Inflation is still persistently elevated, with the most recent CPI data still over a 5% year over year inflation rate.  While the prices of homes are down in general at 10-15% y-o-y, the real cost to own a house has risen dramatically, since the mortgage rates from last year are much higher.  We may see prices continue to decline while rates may trend higher.  That means a well-bought house today at 6.5% 30 yr FRM could prove to be cheaper than waiting for a lower priced house later at a higher interest rate.  

Owning vs Renting

Rent inflation is very high, especially on certain types of properties.  If you are renting, and the rent is very expensive, and you are a qualified buyer who could purchase an equivalent property at the same or better payment, then it certainly is worth still considering to buy now and lock in that rate.  Rent inflation may remain elevated with our housing shortage, especially in the single family home space.  


When you are renting, your landlord could potentially either jack your rent, or present you with a notice to vacate at almost any time since leases are typically only a year.  This goes back to the “short duration” risk I spoke about in my last post.  

Real Assets

Asset prices in general have come down, including Real Estate but also including financial assets.  If you are fortunate to have built a portfolio of financial assets, you no doubt understand the importance of diversification.  Real or hard assets are considered by some to be an important part of any portfolio.  If you have all your money in stocks or bonds, using some of the funds for a down payment on a primary residence is prudent, both as a place to live, and as a real asset.  Obviously real property over the long term will always go up in dollar terms in the Denver area.  We live in a big and desirable metro area where we will always struggle to have enough supply for everyone who wants to live here, especially again, in the single family home category, and especially in the A rated cities, towns, and neighborhoods.  
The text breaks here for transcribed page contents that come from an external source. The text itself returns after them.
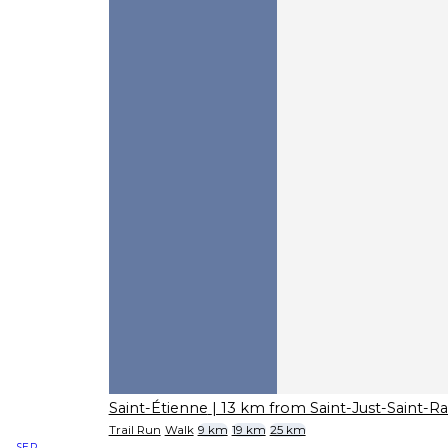
Saint-Étienne
| 13 km from Saint-Just-Saint-
Trail Run
Walk
9 km
19 km
25 km
SEP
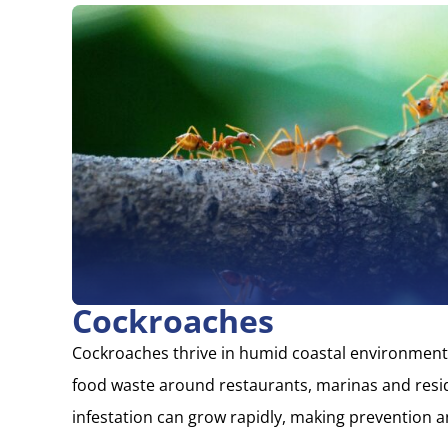
Cockroaches
Cockroaches thrive in humid coastal environment
food waste around restaurants, marinas and resid
infestation can grow rapidly, making prevention a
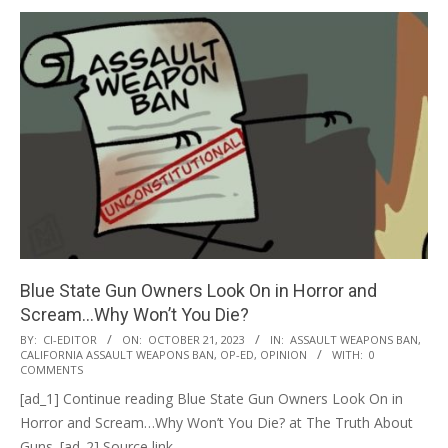
Blue State Gun Owners Look On in Horror and
Scream…Why Won’t You Die?
2023-
BY:
CI-EDITOR
ON:
OCTOBER 21, 2023
IN:
ASSAULT WEAPONS BAN
,
CALIFORNIA ASSAULT WEAPONS BAN
,
OP-ED
,
OPINION
WITH:
0
10-
COMMENTS
21
[ad_1] Continue reading Blue State Gun Owners Look On in
Horror and Scream…Why Won’t You Die? at The Truth About
Guns. [ad_2] Source link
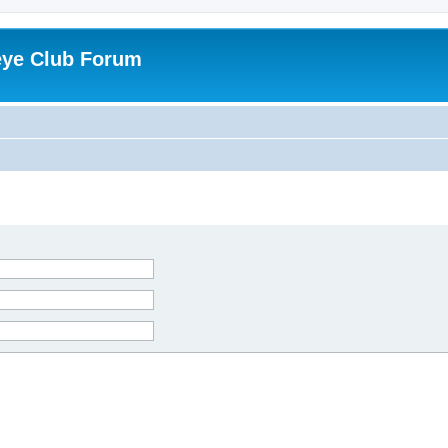
eye Club Forum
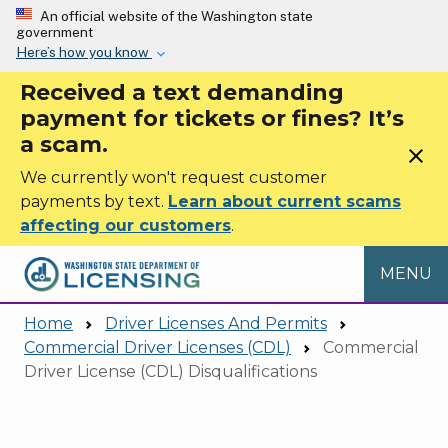
Skip to main content
An official website of the Washington state
government
Here’s how you know
Received a text demanding
payment for tickets or fines? It’s
a scam.
close
We currently won't request customer
payments by text.
Learn about current scams
affecting our customers
.
MENU
Home
Driver Licenses And Permits
Commercial Driver Licenses (CDL)
Commercial
Driver License (CDL) Disqualifications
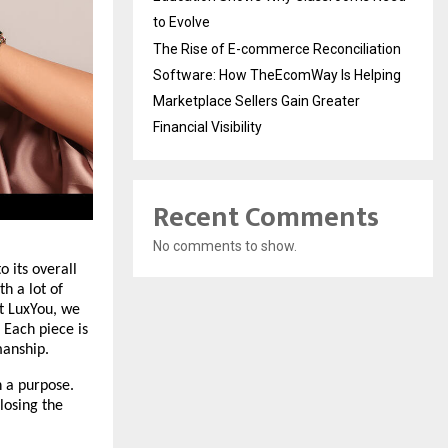
to Evolve
The Rise of E-commerce Reconciliation
Software: How TheEcomWay Is Helping
Marketplace Sellers Gain Greater
Financial Visibility
Recent Comments
No comments to show.
 its overall 
 a lot of 
t LuxYou, we 
Each piece is 
manship.
 a purpose. 
losing the 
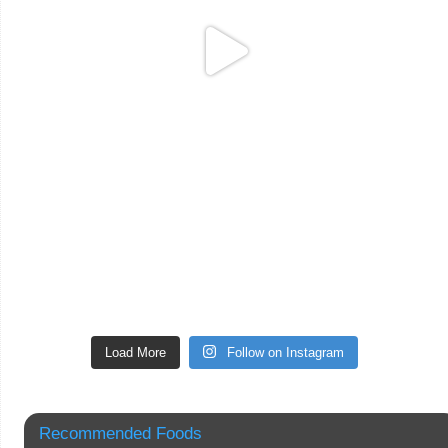
Load More
Follow on Instagram
Recommended Foods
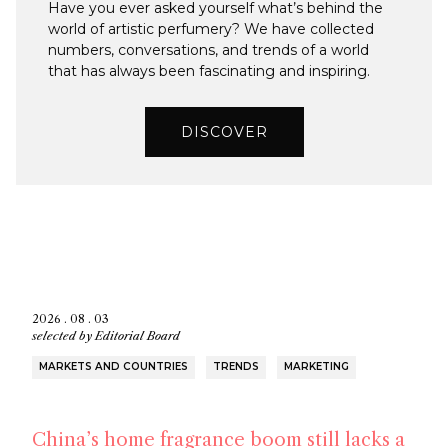
Have you ever asked yourself what’s behind the
world of artistic perfumery? We have collected
numbers, conversations, and trends of a world
that has always been fascinating and inspiring.
DISCOVER
2026 . 08 . 03
selected by
Editorial Board
MARKETS AND COUNTRIES
TRENDS
MARKETING
China’s home fragrance boom still lacks a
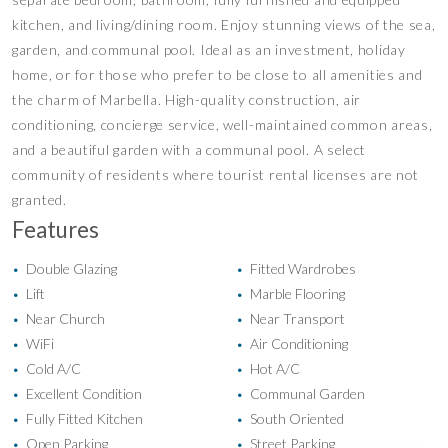
kitchen, and living/dining room. Enjoy stunning views of the sea,
garden, and communal pool. Ideal as an investment, holiday
home, or for those who prefer to be close to all amenities and
the charm of Marbella. High-quality construction, air
conditioning, concierge service, well-maintained common areas,
and a beautiful garden with a communal pool. A select
community of residents where tourist rental licenses are not
granted.
Features
Double Glazing
Fitted Wardrobes
•
•
Lift
Marble Flooring
•
•
Near Church
Near Transport
•
•
WiFi
Air Conditioning
•
•
Cold A/C
Hot A/C
•
•
Excellent Condition
Communal Garden
•
•
Fully Fitted Kitchen
South Oriented
•
•
Open Parking
Street Parking
•
•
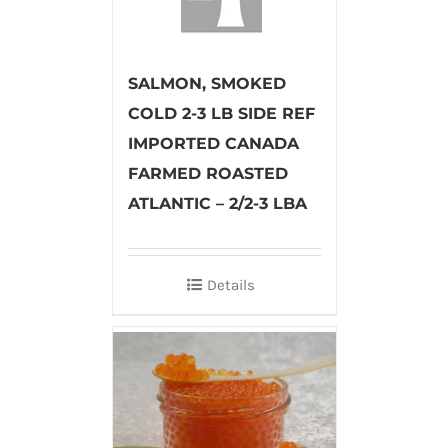
SALMON, SMOKED
COLD 2-3 LB SIDE REF
IMPORTED CANADA
FARMED ROASTED
ATLANTIC – 2/2-3 LBA
Details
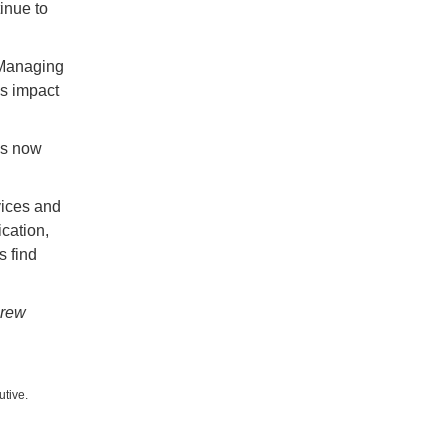
inue to
 Managing
’s impact
is now
vices and
ication,
s find
Drew
utive.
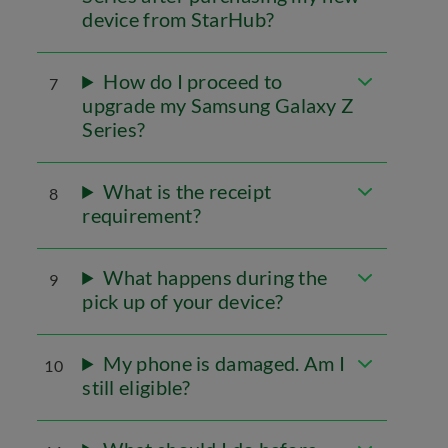
device from StarHub?
How do I proceed to
7
upgrade my Samsung Galaxy Z
Series?
What is the receipt
8
requirement?
What happens during the
9
pick up of your device?
My phone is damaged. Am I
10
still eligible?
2. Hyperinflation and the Federal Reserve Pivot

There are some who feel that as the US enters recession here, the Federal Reserve will pivot and lower borrowing costs again.  The political powers that be certainly do not want to be in a bad recession when the next election cycle comes around in Fall 2024.  If a pivot occurs before unemployment has really taken over (bad unemployment is a hallmark of bad recession) then people will still have cash flow to service debt, and also the ability to borrow again at low rates.  This would no doubt reverse the recent trend of destroying demand.  Housing demand and prices could turn on a dime.  Anyone who had purchased recently without competition could find themselves in a position where their price now looked really good and they could also refinance to a lower rate, whereas the crazy bidding wars could return as quickly as they went away.  I would personally not bank on this scenario but it is certainly possible.  I intend to explore the idea of this “pivot” in a future post in the near future, but I believe any pivot would only occur once the economic conditions were moderately bad, and therefore any bounce in demand would not be enough to counteract the damage already done (i.e. layoffs).  

3.  Obtaining and Controlling Something that may be hard to buy, or scarce, in the future

Recently there has been an interesting dynamic of natural and also manipulated scarcity.  An example of natural scarcity is that our population growth far exceeds even the normal ability to create more units in fully functioning market.  Or that we have effectively run out of easily developable land.  Or that the earth is out of a certain raw material or there is a dwindling supply of that material.  

Artificial or even manipulated scarcity, e.g. lockdowns in 2020 that broke the supply chain.  The globe produced less of everything for a period of time.  Building Materials, semi-conductor microchips, raw materials, etc. were all in short supply which means they will cost more to the manufacturer, which means the manufacturer has to charge more, which means wages have to go up for consumers to be able to afford the products at the new prices.  Additionally people had more money in their pockets since they weren’t spending as much, plus in many cases, Americans of all economic strata were just handed extra money to further spend and bid up prices, and create more scarcity.  It’s a snowball effect.  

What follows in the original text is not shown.